--- What you should do ---
Skip all lines in the entries below that come before the one containing "communities, foster sustainable". Repeat that line and the rest exactly.

[Saved data entries]
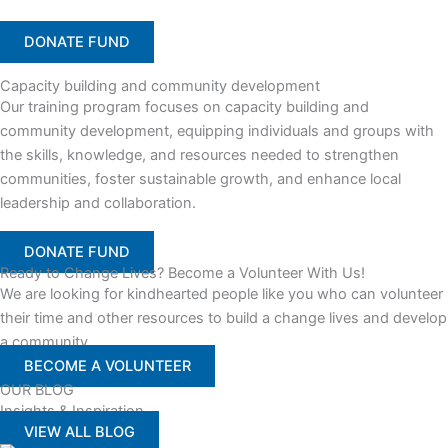
DONATE FUND
Capacity building and community development
Our training program focuses on capacity building and
community development, equipping individuals and groups with
the skills, knowledge, and resources needed to strengthen
communities, foster sustainable growth, and enhance local
leadership and collaboration.
DONATE FUND
Ready to Change Lives? Become a Volunteer With Us!
We are looking for kindhearted people like you who can volunteer
their time and other resources to build a change lives and develop
a community
BECOME A VOLUNTEER
OUR BLOG
Insights & Inspiration
VIEW ALL BLOG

--- Exercise solution ---
communities, foster sustainable growth, and enhance local
leadership and collaboration.
DONATE FUND
Ready to Change Lives? Become a Volunteer With Us!
We are looking for kindhearted people like you who can volunteer
their time and other resources to build a change lives and develop
a community
BECOME A VOLUNTEER
OUR BLOG
Insights & Inspiration
VIEW ALL BLOG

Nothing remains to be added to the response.